A brief rant, about a person who is terrible at telling stories and does it anyway:
I think the thing that bugs me so much about listening to her telling stories is that there’s this affected (or aped?) tone of informativeness that totally clashes with the complete lack of insightful content. She’s trying to sound like she’s telling you something, but she’s really not telling you much of anything at all. It doesn’t feel like some blowhard trying to sound impressive by dressing up the story a bit more than he should, though; and it’s not even like she’s telling a legitimate story that happens to be boring (something we all do sometimes). No:
It’s like she’s just sort of trying to do that Telling Stories thing that she sees other people do, but she isn’t any good at it—just fundamentally doesn’t get it. She’s relating the things she saw, or the things she heard other people say they saw in some previous conversation on the subject; but she’s just blindly regurgitating facts and observations. No skill, no nuance, no greater narrative thread, no evidence that she’s got any idea whether anything she says at any point actually adds to the meaning of her complete utterance. It’s not a story, it’s just a bunch of clauses strung together with conjunctions. Like watching a kid try to cuss. It’s boggling to me that an otherwise functional adult person could be so tremendously bad at something so basic.

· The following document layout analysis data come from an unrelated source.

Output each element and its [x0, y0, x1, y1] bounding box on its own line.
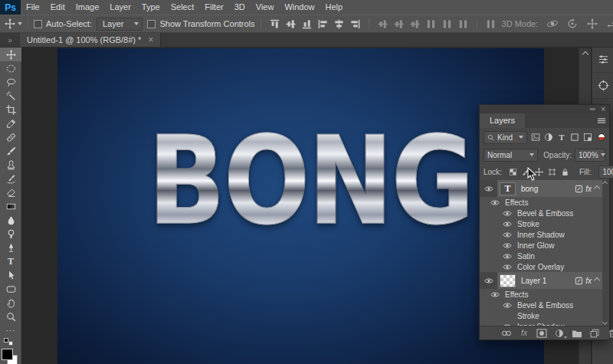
menu-item-layer[interactable]: Layer — [104, 0, 136, 15]
effects-header-row[interactable]: Effects — [480, 289, 609, 300]
gradient-tool[interactable] — [0, 199, 21, 213]
menu-item-image[interactable]: Image — [70, 0, 105, 15]
filter-type-layers-icon[interactable]: T — [557, 133, 566, 142]
distribute-top-edges-icon[interactable] — [378, 19, 388, 29]
edit-toolbar-icon[interactable] — [0, 323, 21, 337]
collapse-panel-icon[interactable] — [589, 107, 595, 113]
panel-menu-icon[interactable] — [594, 113, 609, 128]
lock-transparent-pixels-icon[interactable] — [509, 168, 517, 176]
menu-item-window[interactable]: Window — [279, 0, 320, 15]
align-horizontal-centers-icon[interactable] — [334, 19, 344, 29]
effect-row-satin[interactable]: Satin — [480, 251, 609, 261]
fill-dropdown[interactable]: 100% — [598, 166, 613, 179]
effect-row-stroke-hidden[interactable]: Stroke — [480, 310, 609, 321]
show-transform-checkbox[interactable] — [147, 20, 156, 28]
history-brush-tool[interactable] — [0, 172, 21, 185]
opacity-dropdown[interactable]: 100% — [575, 149, 605, 162]
close-panel-icon[interactable] — [601, 106, 605, 113]
3d-pan-icon[interactable] — [586, 18, 598, 29]
eye-icon[interactable] — [484, 185, 493, 192]
menu-item-3d[interactable]: 3D — [229, 0, 251, 15]
lock-all-icon[interactable] — [561, 168, 569, 176]
collapse-effects-icon[interactable] — [594, 277, 600, 284]
filter-kind-dropdown[interactable]: Kind — [484, 131, 527, 144]
align-bottom-edges-icon[interactable] — [302, 19, 312, 29]
distribute-vertical-centers-icon[interactable] — [394, 19, 404, 29]
clone-stamp-tool[interactable] — [0, 158, 21, 172]
eye-icon[interactable] — [503, 210, 512, 217]
scroll-down-icon[interactable] — [602, 320, 607, 325]
hand-tool[interactable] — [0, 296, 21, 310]
eye-icon[interactable] — [503, 242, 512, 249]
menu-item-file[interactable]: File — [21, 0, 45, 15]
tool-preset-chevron-icon[interactable] — [18, 22, 22, 25]
3d-roll-icon[interactable] — [566, 18, 579, 29]
layer-thumbnail[interactable] — [500, 274, 516, 287]
3d-slide-icon[interactable] — [606, 18, 613, 29]
effect-row-stroke[interactable]: Stroke — [480, 218, 609, 229]
path-select-tool[interactable] — [0, 268, 21, 282]
layer-row-bong[interactable]: T bong fx — [480, 180, 609, 197]
menu-item-edit[interactable]: Edit — [45, 0, 70, 15]
menu-item-select[interactable]: Select — [166, 0, 200, 15]
document-canvas[interactable]: BONG — [57, 48, 544, 364]
menu-item-filter[interactable]: Filter — [199, 0, 228, 15]
lock-artboard-icon[interactable] — [548, 168, 556, 176]
menu-item-type[interactable]: Type — [136, 0, 166, 15]
close-icon[interactable] — [148, 33, 153, 47]
filter-shape-layers-icon[interactable] — [570, 133, 579, 142]
auto-select-dropdown[interactable]: Layer — [97, 18, 143, 31]
layer-row-layer1[interactable]: Layer 1 fx — [480, 272, 609, 289]
document-tab[interactable]: Untitled-1 @ 100% (RGB/8#) * — [20, 33, 161, 47]
effect-row-inner-glow[interactable]: Inner Glow — [480, 240, 609, 251]
tab-layers[interactable]: Layers — [480, 113, 525, 128]
menu-item-view[interactable]: View — [251, 0, 280, 15]
eye-icon[interactable] — [503, 221, 512, 228]
eraser-tool[interactable] — [0, 185, 21, 199]
pen-tool[interactable] — [0, 241, 21, 254]
dodge-tool[interactable] — [0, 227, 21, 241]
eye-icon[interactable] — [490, 199, 500, 206]
healing-brush-tool[interactable] — [0, 130, 21, 144]
layer-name[interactable]: bong — [521, 185, 575, 193]
foreground-color-swatch[interactable] — [2, 349, 13, 360]
menu-item-help[interactable]: Help — [320, 0, 349, 15]
crop-tool[interactable] — [0, 103, 21, 116]
add-layer-mask-icon[interactable] — [536, 329, 547, 338]
eye-icon[interactable] — [503, 231, 512, 238]
dock-panel-icon-sliders[interactable] — [592, 47, 613, 73]
layer-name[interactable]: Layer 1 — [521, 277, 575, 285]
effect-row-color-overlay[interactable]: Color Overlay — [480, 261, 609, 272]
collapse-effects-icon[interactable] — [594, 185, 600, 192]
layers-list-scrollbar[interactable] — [602, 182, 608, 324]
blur-tool[interactable] — [0, 213, 21, 227]
effect-row-bevel-emboss[interactable]: Bevel & Emboss — [480, 300, 609, 310]
eye-icon[interactable] — [503, 253, 512, 260]
add-adjustment-layer-icon[interactable] — [554, 329, 565, 338]
tab-overflow-icon[interactable] — [0, 33, 20, 47]
eye-icon[interactable] — [484, 277, 493, 284]
dock-panel-icon-clone-source[interactable] — [592, 73, 613, 99]
marquee-tool[interactable] — [0, 61, 21, 75]
align-top-edges-icon[interactable] — [270, 19, 280, 29]
effect-row-inner-shadow[interactable]: Inner Shadow — [480, 229, 609, 240]
distribute-bottom-edges-icon[interactable] — [410, 19, 420, 29]
scroll-up-icon[interactable] — [582, 51, 588, 57]
add-layer-style-icon[interactable]: fx — [519, 329, 529, 338]
effects-header-row[interactable]: Effects — [480, 197, 609, 208]
type-layer-thumbnail[interactable]: T — [500, 182, 516, 195]
filter-smart-objects-icon[interactable] — [583, 133, 592, 142]
foreground-background-swatch[interactable] — [0, 348, 21, 364]
move-tool[interactable] — [0, 48, 21, 61]
quick-select-tool[interactable] — [0, 89, 21, 103]
type-tool[interactable]: T — [0, 254, 21, 268]
delete-layer-icon[interactable] — [607, 329, 613, 338]
distribute-spacing-icon[interactable] — [486, 19, 496, 29]
distribute-horizontal-centers-icon[interactable] — [442, 19, 452, 29]
eye-icon[interactable] — [490, 291, 500, 298]
filter-toggle-icon[interactable] — [598, 133, 605, 141]
eye-icon-hidden[interactable] — [503, 313, 512, 320]
blend-mode-dropdown[interactable]: Normal — [484, 149, 538, 162]
brush-tool[interactable] — [0, 144, 21, 158]
align-left-edges-icon[interactable] — [318, 19, 328, 29]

And the nervous (or, more cruelly, senseless?) laughter after every goddam statement does not help. I know that laugh. I had that laugh, when I was eleven and hopelessly socially crippled in middle school and afraid (justified by experience) that my witticisms would earn me small acts of personal violence. And so I would say something potentially clever, but then I would laugh defensively. Perhaps utter a little instinctive “no…” as well, as if to say, “no, I’m just kidding, please don’t take offense, I’m just goofing.” I grew out of it. It took some effort, and it took some growth as a person, but, well, there you go, perhaps: does she not have anyone who pushes back, conversationally? No one to encourage her to collect her ideas, and then to assert them with confidence when she chooses to speak?
And that, above, is perhaps the telling thing—I cannot stand this behavior that I recognize as being a part of my own past. I’ll acknowledge it; it’s a kind of snobbery. I react because I have an emotional investment in the idea that good stories are worth the effort. I like good conversation. I like a good back-and-forth. I like to challenge and to be challenged when I’m talking to people. I like, essentially, to be able to throw out a pass with the expectation that the other person will catch it, or at least make a game effort to catch it, or at the very least realize that it was a football and that what I was doing was throwing a pass. What I do not like is having the other person blink, and blurt, “your arm just moved fast!”, and laugh nervously.